Speaker or Narrator, and Point of View

Speaker/Lowell: a middle-aged man in Boston in the 1960s

Form and Meter

Free verse

Metaphors and Similes


"The old South Boston Aquarium stands
in a Sahara of snow now."
This metaphor comes off a little oddly; there is no reason for the narrator to specifically name the desert he is comparing the snow to. This choice seems to be based on sound. By pushing two polar opposites together in a metaphor, however, Lowell readies the reader for the other sharp contrasts in this poem.


"Once my nose crawled like a snail on the glass;"
This simile is appropriate given the context of the aquarium, and it breaks the reader out of the rather joyless pattern of the first stanza.

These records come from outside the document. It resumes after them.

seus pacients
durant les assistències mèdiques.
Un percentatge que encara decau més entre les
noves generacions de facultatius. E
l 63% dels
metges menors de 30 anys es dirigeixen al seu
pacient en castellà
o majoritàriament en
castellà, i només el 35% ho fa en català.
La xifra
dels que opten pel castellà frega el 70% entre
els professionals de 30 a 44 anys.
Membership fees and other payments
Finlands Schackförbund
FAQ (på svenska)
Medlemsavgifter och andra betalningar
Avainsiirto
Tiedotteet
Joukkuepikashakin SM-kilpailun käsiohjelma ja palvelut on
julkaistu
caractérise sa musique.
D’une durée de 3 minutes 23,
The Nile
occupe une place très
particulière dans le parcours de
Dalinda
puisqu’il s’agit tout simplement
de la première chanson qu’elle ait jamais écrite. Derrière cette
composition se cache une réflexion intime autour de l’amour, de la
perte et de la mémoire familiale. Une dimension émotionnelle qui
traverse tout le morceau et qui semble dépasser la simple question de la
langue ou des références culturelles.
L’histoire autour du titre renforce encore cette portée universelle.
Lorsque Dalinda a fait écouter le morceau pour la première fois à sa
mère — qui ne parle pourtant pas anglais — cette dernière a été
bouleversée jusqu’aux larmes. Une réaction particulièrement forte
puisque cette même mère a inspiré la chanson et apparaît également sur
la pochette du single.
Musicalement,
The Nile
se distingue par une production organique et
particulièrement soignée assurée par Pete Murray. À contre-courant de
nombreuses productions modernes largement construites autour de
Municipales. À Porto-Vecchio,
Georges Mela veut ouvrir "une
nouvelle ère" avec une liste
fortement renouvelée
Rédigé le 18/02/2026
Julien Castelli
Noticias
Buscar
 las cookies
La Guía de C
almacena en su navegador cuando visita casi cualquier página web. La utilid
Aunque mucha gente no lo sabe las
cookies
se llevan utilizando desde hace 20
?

"Their monument sticks like a fishbone
in the city's throat."
This simile is significant because it indicates how, in the present day, the monument is a piece of history that cannot easily be digested, but that the city and its people might rather forget. The fishbone also recalls the Aquarium.

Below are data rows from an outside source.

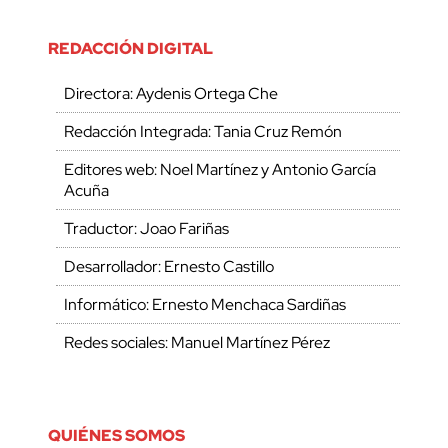
REDACCIÓN DIGITAL
Directora: Aydenis Ortega Che
Redacción Integrada: Tania Cruz Remón
Editores web: Noel Martínez y Antonio García
Acuña
Traductor: Joao Fariñas
Desarrollador: Ernesto Castillo
Informático: Ernesto Menchaca Sardiñas
Redes sociales: Manuel Martínez Pérez
QUIÉNES SOMOS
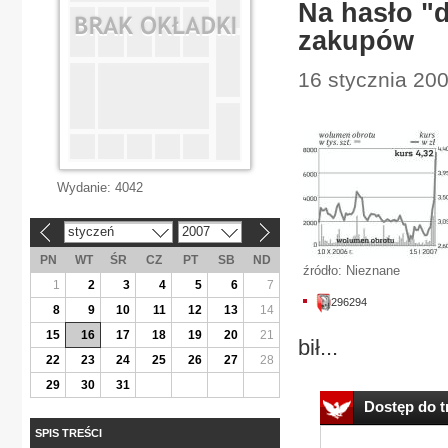
Na hasło "
zakupów
16 stycznia 20
Wydanie:
4042
styczeń
2007
«
»
PN
WT
ŚR
CZ
PT
SB
ND
źródło: Nieznane
1
2
3
4
5
6
7
296294
8
9
10
11
12
13
14
15
16
17
18
19
20
21
bił...
22
23
24
25
26
27
28
29
30
31
Dostęp do tr
SPIS TREŚCI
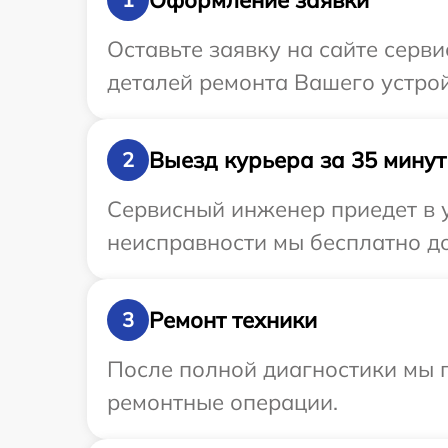
Оставьте заявку на сайте серв
деталей ремонта Вашего устрой
Выезд курьера за 35 минут
2
Сервисный инженер приедет в 
неисправности мы бесплатно до
Ремонт техники
3
После полной диагностики мы 
ремонтные операции.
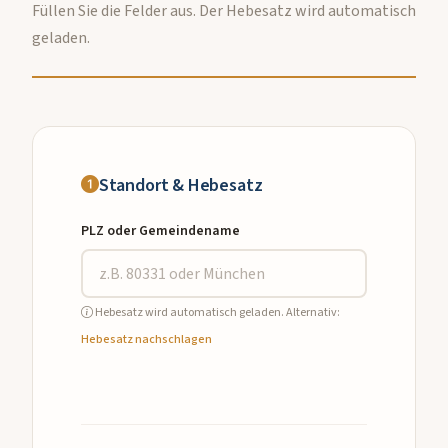
Füllen Sie die Felder aus. Der Hebesatz wird automatisch
geladen.
Standort & Hebesatz
PLZ oder Gemeindename
Hebesatz wird automatisch geladen. Alternativ:
Hebesatz nachschlagen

Alliteration and Assonance


"sparse, sincere rebellion"
double /s/ sound

"Colonel Shaw
is riding on his bubble,
he waits
for the blessèd break."
repetition of the /b/ sound

"savage servility"
double /s/ sound

"wasp-waisted, they doze over muskets
and muse through their sideburns . . ."
double of /w/ sound, double /m/ sound


"The stone statues of the abstract Union Soldier"
repetition of the long /a/ sound, once in "statues" and twice in "abstract"

"Its Colonel is as lean
as a compass-needle."
repetition of the long /e/ sound







Nostalgic and wary of the future

Protagonist and Antagonist

Colonel Shaw and the speaker are this poem's protagonists. Their antagonist is passivity as a response to atrocities.

Major Conflict

The conflict in this poem is between the new and the old. The speaker fears what will happen once people forget the bloodiness of the civil war. He sees that Hiroshima has quickly been incorporated into pop culture. The speaker wishes to resist the swell of capitalism and commercialization, because, with them, anything becomes fair game for monetization, even atrocities and violence. However, he does not indicate that he has found any tangible or effective ways of protesting capitalism in real life. He watches TV in a crouch; he observes construction sites in Boston.

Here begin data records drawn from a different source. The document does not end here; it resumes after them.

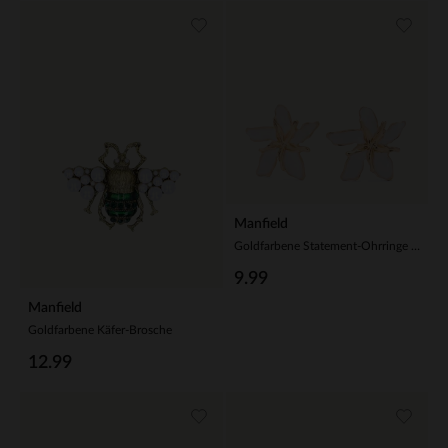
Manfield
Goldfarbene Statement-Ohrringe in Blumen-Form
9.99
Manfield
Goldfarbene Käfer-Brosche
12.99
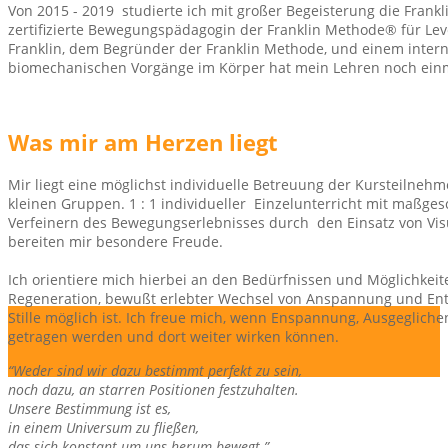
Von 2015 - 2019 studierte ich mit großer Begeisterung die Frank
zertifizierte Bewegungspädagogin der Franklin Methode® für Level
Franklin, dem Begründer der Franklin Methode, und einem intern
biomechanischen Vorgänge im Körper hat mein Lehren noch einm
Was mir am Herzen liegt
Mir liegt eine möglichst individuelle Betreuung der Kursteilneh
kleinen Gruppen. 1 : 1 individueller Einzelunterricht mit maß
Verfeinern des Bewegungserlebnisses durch den Einsatz von Vi
bereiten mir besondere Freude.
Ich orientiere mich hierbei an den Bedürfnissen und Möglichkei
Regeneration, bewußt erlebter Wechsel von Anspannung und E
Stille möglich ist. Ich freue mich, wenn Enspannung, Ausgegliche
getragen werden und dort weiter wirken können.
“Weder sind wir dazu bestimmt perfekt zu sein,
noch dazu, an starren Positionen festzuhalten.
Unsere Bestimmung ist es,
in einem Universum zu fließen,
das sich konstant um uns herum bewegt.”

This poem comes to a head in the fourteenth and fifteenth stanzas, where the speaker describes the Mosler advertisement. Directly after this description, the speaker says, "Space is nearer." By saying so, he suggests that the rewards of technological advancement are still feeble and intangible, while the cost—the lives lost to the atom bombs—is unfathomably large. The advertisement echoes earlier monuments to war but perverts them, and its existence acts as proof of the "savage servility" that the speaker sees in his society.


"The ditch is nearer."
Though Shaw's father wants the ditch memorialized, this line reads menacingly; the ditch feels like an enemy drawing closer. This may be foreshadowing the "savage servility" that Americans have become accustomed to.



"When I crouch to my television set,
the drained faces of Negro school-children rise like balloons."
This may be a reference to the Little Rock Nine.

Metonymy and Synecdoche


"Parking spaces luxuriate like civic
sandpiles in the heart of Boston."

Here Lowell uses the word "luxuriate" to indicate that these new parking spaces are not a necessity.